**WORK REQUIRED:** Which lines of the records below contain the word "Bereken"? Show each one.
*** Block opens ***
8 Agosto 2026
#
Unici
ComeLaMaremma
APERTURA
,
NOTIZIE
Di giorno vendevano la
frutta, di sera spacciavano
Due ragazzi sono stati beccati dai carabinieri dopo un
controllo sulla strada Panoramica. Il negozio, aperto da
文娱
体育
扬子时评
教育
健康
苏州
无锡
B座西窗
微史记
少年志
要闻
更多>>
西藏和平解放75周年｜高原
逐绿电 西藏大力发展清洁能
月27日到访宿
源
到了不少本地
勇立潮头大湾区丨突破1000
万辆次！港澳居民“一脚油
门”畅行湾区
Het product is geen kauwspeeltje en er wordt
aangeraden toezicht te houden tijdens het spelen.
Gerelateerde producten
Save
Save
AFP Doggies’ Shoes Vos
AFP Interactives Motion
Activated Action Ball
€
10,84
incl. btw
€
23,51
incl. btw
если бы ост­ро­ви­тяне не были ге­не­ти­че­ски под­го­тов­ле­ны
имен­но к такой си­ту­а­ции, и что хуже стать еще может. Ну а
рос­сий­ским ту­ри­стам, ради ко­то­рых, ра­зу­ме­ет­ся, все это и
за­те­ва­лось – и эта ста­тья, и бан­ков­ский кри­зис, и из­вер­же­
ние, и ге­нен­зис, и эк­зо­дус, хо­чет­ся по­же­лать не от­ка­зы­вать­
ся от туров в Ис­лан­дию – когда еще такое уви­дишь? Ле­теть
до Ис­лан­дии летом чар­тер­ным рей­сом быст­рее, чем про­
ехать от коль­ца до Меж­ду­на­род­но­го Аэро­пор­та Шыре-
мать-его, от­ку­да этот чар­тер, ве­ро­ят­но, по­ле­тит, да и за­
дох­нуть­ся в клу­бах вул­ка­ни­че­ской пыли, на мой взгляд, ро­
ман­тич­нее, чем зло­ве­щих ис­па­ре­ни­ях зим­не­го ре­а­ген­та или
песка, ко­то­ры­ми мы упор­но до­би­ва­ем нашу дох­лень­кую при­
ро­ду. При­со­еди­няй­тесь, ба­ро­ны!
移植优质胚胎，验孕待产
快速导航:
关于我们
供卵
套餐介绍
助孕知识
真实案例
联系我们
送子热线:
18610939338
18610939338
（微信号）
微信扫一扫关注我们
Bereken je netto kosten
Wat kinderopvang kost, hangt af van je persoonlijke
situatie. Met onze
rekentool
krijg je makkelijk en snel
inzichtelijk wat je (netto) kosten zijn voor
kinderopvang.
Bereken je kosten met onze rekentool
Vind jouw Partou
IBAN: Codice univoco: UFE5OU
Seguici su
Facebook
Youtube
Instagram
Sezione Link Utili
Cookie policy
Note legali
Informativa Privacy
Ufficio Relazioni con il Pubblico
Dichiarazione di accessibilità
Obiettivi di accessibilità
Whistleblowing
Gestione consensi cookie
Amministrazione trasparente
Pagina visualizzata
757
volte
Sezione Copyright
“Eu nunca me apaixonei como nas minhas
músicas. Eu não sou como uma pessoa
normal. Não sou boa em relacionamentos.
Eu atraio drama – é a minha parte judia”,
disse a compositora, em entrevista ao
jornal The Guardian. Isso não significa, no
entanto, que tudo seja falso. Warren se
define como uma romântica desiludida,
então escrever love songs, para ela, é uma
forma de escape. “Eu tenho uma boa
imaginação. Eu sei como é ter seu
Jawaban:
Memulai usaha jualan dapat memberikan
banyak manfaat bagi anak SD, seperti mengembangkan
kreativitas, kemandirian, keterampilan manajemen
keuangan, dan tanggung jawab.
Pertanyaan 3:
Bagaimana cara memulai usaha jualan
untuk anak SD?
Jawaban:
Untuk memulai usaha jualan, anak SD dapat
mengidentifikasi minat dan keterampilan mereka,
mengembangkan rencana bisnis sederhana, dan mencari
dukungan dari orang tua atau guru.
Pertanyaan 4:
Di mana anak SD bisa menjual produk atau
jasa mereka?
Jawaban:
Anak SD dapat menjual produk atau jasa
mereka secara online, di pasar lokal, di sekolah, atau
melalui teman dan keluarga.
*** Block closes ***
*** Block opens ***
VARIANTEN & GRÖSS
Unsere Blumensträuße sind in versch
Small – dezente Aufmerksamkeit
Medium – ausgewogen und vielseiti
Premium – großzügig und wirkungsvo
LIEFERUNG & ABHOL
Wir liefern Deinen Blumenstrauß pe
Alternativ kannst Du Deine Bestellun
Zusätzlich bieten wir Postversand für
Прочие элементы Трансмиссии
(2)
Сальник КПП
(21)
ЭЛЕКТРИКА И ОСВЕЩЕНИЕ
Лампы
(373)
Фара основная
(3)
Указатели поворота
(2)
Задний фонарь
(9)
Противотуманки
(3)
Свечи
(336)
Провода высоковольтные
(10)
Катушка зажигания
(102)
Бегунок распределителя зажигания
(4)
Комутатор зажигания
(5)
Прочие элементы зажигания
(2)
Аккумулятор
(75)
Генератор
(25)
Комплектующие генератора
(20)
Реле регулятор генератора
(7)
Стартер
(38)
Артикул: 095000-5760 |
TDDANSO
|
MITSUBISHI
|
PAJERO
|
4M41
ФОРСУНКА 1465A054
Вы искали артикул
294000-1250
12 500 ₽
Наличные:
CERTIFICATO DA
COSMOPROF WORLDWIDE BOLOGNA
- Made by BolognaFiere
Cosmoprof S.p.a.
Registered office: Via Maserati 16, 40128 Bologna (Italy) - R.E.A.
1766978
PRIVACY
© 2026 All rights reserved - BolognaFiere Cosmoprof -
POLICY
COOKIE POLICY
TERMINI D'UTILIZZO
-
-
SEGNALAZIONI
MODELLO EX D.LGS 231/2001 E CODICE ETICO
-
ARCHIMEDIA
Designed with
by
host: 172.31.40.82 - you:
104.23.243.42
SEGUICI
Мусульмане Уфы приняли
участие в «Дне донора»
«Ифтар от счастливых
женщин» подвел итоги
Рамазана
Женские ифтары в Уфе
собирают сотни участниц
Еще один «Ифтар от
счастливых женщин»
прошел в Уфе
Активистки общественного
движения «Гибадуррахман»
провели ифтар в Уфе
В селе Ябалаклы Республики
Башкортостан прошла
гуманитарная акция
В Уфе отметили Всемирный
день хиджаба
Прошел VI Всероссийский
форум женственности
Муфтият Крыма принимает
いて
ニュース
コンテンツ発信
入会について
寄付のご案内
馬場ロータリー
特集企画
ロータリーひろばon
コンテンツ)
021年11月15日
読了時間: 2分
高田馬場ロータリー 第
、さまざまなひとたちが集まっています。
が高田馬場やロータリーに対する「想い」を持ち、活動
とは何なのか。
*** Block closes ***
**EXPECTED OUTPUT:**
Bereken je netto kosten
Bereken je kosten met onze rekentool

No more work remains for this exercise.